Uso dell’adesione come pressione: A volte il solo tentativo di adesione può indurre l’Agenzia a riconsiderare le proprie pretese. L’ufficio potrebbe accettare di ridurre anche l’imponibile, non solo la sanzione, per chiudere rapidamente il caso. In ogni caso, è fondamentale redigere con cura l’istanza di adesione, motivando ogni allegazione e corredando le obiezioni con documentazione probante (fatture, ricevute, estratti conto, perizie). Lo studio Monardo, coordinando avvocati e commercialisti, cura questa fase al dettaglio per massimizzare le possibilità di definizione favorevole.
Strumenti Alternativi e Complementari
Oltre all’accertamento con adesione, esistono altri strumenti deflativi o di composizione della crisi fiscale che possono aiutare il contribuente:
- Rottamazioni e definizioni agevolate (Pace Fiscale): Periodicamente la legge finanzia consente di definire senza interessi e con sanzioni molto ridotte (anche i ruoli esattoriali, tributi minori, liti pendenti).

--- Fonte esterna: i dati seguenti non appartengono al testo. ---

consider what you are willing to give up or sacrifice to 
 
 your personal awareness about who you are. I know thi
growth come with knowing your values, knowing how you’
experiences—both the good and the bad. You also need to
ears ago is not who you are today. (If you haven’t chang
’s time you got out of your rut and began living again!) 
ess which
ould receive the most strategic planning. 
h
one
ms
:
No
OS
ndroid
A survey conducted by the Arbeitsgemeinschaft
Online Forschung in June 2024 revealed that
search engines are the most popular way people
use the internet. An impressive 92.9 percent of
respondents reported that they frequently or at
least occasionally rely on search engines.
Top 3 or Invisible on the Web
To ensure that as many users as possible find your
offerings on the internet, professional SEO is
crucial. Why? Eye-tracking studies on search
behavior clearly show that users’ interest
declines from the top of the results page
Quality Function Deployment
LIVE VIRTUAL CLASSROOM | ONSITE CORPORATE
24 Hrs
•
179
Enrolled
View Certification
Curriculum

Esempi recenti sono la Rottamazione Ter (DL 119/2018) e la definizione agevolata liti (DL 34/2019 e DL 124/2019), che hanno fissato sanzioni al 10-20% dell’imponibile . Questi istituti possono essere utilizzati anche dopo aver ricevuto un avviso, stralciando parte del debito.
- Piani del consumatore ed esdebitazione: Se il contribuente è un privato in stato di sovraindebitamento (morosità generalizzata, ma non fallibile) può presentare un piano del consumatore (L. 3/2012) o un accordo di composizione della crisi. Questi strumenti, seguiti da un Gestore della Crisi (figura come quella in possesso di Monardo), permettono di rateizzare i debiti fiscali e ottenere l’eliminazione di quote di debito fino al 100% (esdebitazione) se non si hanno beni da escutere.

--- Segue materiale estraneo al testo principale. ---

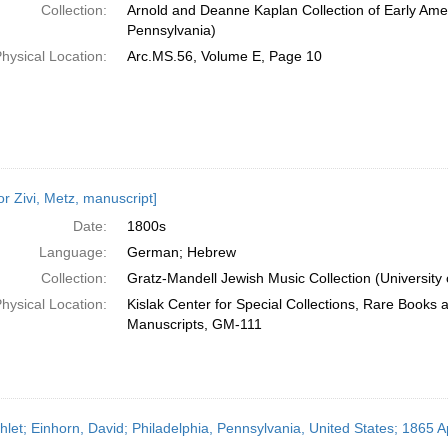
Collection:
Arnold and Deanne Kaplan Collection of Early Amer
Pennsylvania)
hysical Location:
Arc.MS.56, Volume E, Page 10
or Zivi, Metz, manuscript]
Date:
1800s
Language:
German; Hebrew
Collection:
Gratz-Mandell Jewish Music Collection (University 
hysical Location:
Kislak Center for Special Collections, Rare Books 
Manuscripts, GM-111
let; Einhorn, David; Philadelphia, Pennsylvania, United States; 1865 Ap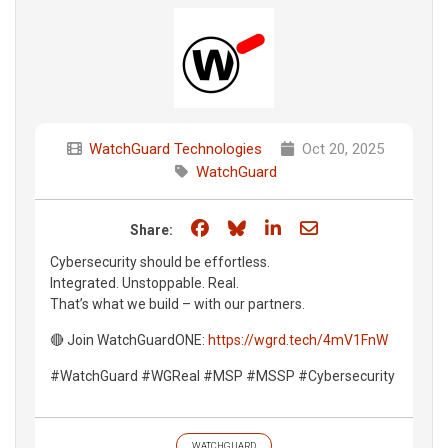
WatchGuard Technologies
Oct 20, 2025
WatchGuard
Share on Facebook
Share on Bluesky
Share on LinkedIn
Share through e
Share:
Cybersecurity should be effortless.
Integrated. Unstoppable. Real.
That’s what we build – with our partners.
🔴 Join WatchGuardONE:
https://wgrd.tech/4mV1FnW
#WatchGuard #WGReal #MSP #MSSP #Cybersecurity
WATCHGUARD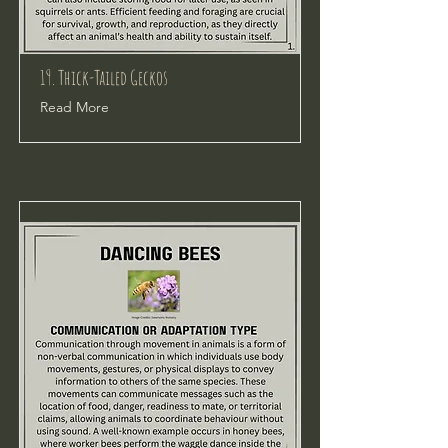
19. Thick-Tailed Geckos
Read More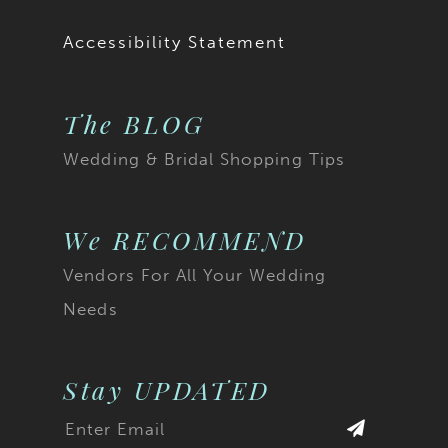
Accessibility Statement
The BLOG
Wedding & Bridal Shopping Tips
We RECOMMEND
Vendors For All Your Wedding
Needs
Stay UPDATED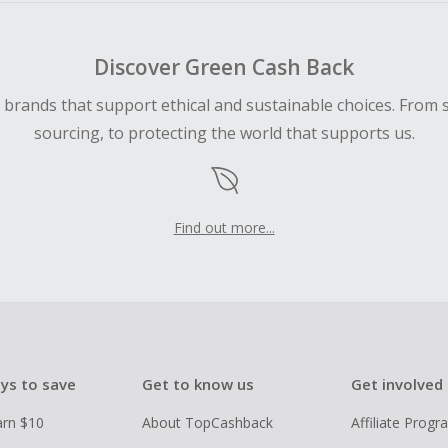
Discover Green Cash Back
d brands that support ethical and sustainable choices. From 
sourcing, to protecting the world that supports us.
Find out more...
ys to save
Get to know us
Get involved
arn $10
About TopCashback
Affiliate Prog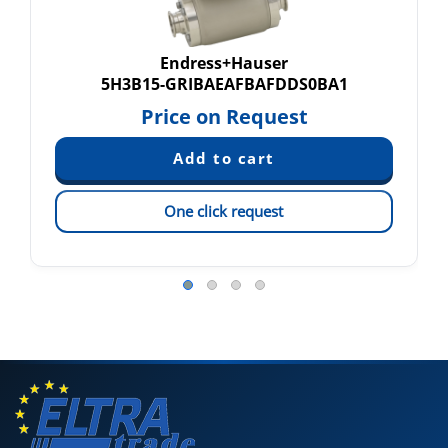
Endress+Hauser
5H3B15-GRIBAEAFBAFDDS0BA1
Price on Request
One click request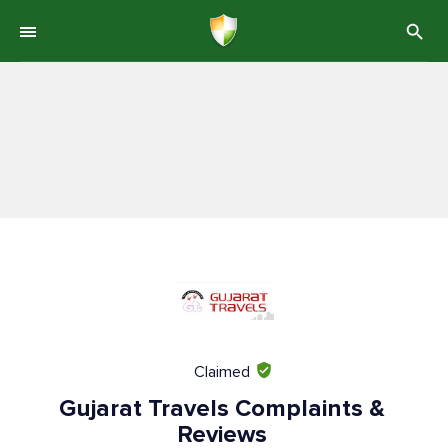
Claimed
Gujarat Travels Complaints &
Reviews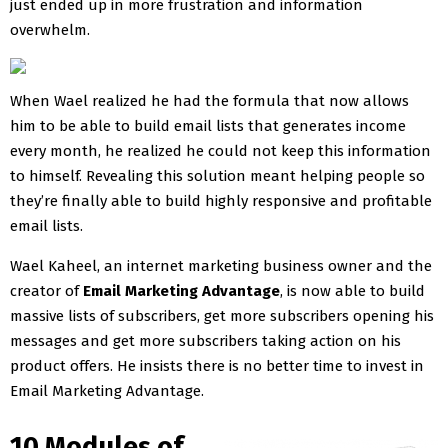
just ended up in more frustration and information
overwhelm.
When Wael realized he had the formula that now allows
him to be able to build email lists that generates income
every month, he realized he could not keep this information
to himself. Revealing this solution meant helping people so
they’re finally able to build highly responsive and profitable
email lists.
Wael Kaheel, an internet marketing business owner and the
creator of
Email Marketing Advantage
, is now able to build
massive lists of subscribers, get more subscribers opening his
messages and get more subscribers taking action on his
product offers. He insists there is no better time to invest in
Email Marketing Advantage.
10 Modules of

- Concordato preventivo o ristrutturazione (aziende): Le imprese possono valutare un concordato preventivo in continuità o liquidazione, o un accordo di ristrutturazione ex D.Lgs. 14/2019 (art. 182-bis L.F.). Queste soluzioni consensuali con i creditori (incluso l’Erario come creditore privilegiato) bloccano le esecuzioni fiscali, compresi pignoramenti di beni e fermi amministrativi. Lo Studio Monardo, come professionista fiduciario di un OCC e negoziatore della crisi, assiste nella predisposizione di questi piani complessi.

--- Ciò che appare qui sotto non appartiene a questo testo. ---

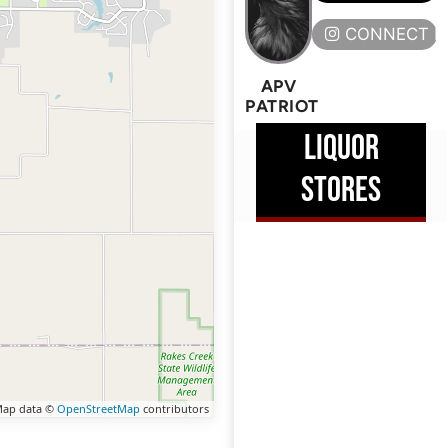
CONNECT H
APV
PATRIOT
LIQUOR
STORES
ap data ©
OpenStreetMap
contributors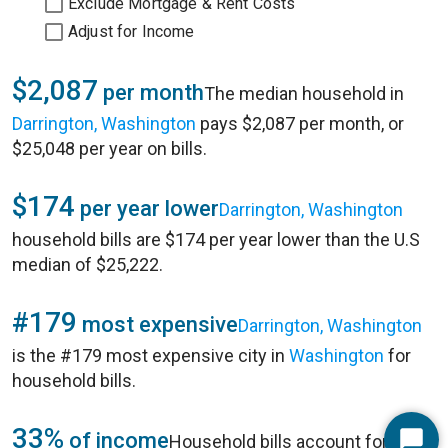
Exclude Mortgage & Rent Costs
Adjust for Income
$2,087
per month
The median household in
Darrington, Washington
pays $2,087 per month, or
$25,048 per year on bills.
$174
per year lower
Darrington, Washington
household bills are $174 per year lower than the U.S
median of $25,222.
#179
most expensive
Darrington, Washington
is the #179 most expensive city in
Washington
for
household bills.
33%
of income
Household bills account for 33%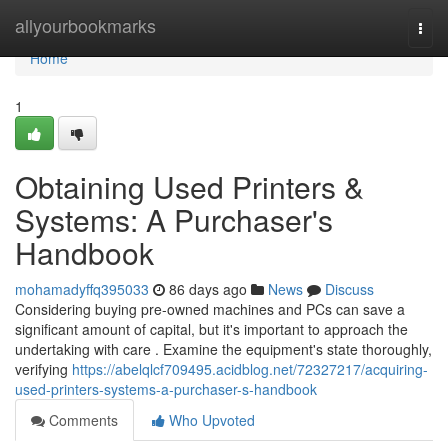
Home
allyourbookmarks
Togg
navi
Home
1
Obtaining Used Printers &
Systems: A Purchaser's
Handbook
mohamadyffq395033
86 days ago
News
Discuss
Considering buying pre-owned machines and PCs can save a
significant amount of capital, but it's important to approach the
undertaking with care . Examine the equipment's state thoroughly,
verifying
https://abelqlcf709495.acidblog.net/72327217/acquiring-
used-printers-systems-a-purchaser-s-handbook
Comments
Who Upvoted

- Mediazione tributaria: Introdotta dal D.L. 98/2011, permette di rivolgersi a organismi di mediazione ADR prima del ricorso, a costi contenuti. Se accettata dall’Agenzia, consente di ottenere un accoglimento totale o parziale delle ragioni del contribuente, riducendo i tempi di giudizio.
- Rateizzazioni e dilazioni: Anche senza accordi complessi, esistono diverse possibilità di dilazionare i debiti tributari (art. 36-bis e 19 DPR 602/73, 2-bis, ecc.). In alcuni casi di crisi accertata, si può chiedere la sospensione temporanea dell’esecuzione fiscale (ad es. art. 54-bis DPR 602/73 per crisi d’impresa), evitando fermi o pignoramenti.
In sintesi, quando le imposte e le sanzioni appaiono onerose, conviene sempre valutare insieme a un professionista tutte le opzioni: adesione, definizione agevolata, piani di ristrutturazione finanziaria o procedure concorsuali. L’esperienza multidisciplinare dell’Avv. Monardo e del suo team permette di scegliere la soluzione migliore secondo la situazione patrimoniale e reddituale del debitore.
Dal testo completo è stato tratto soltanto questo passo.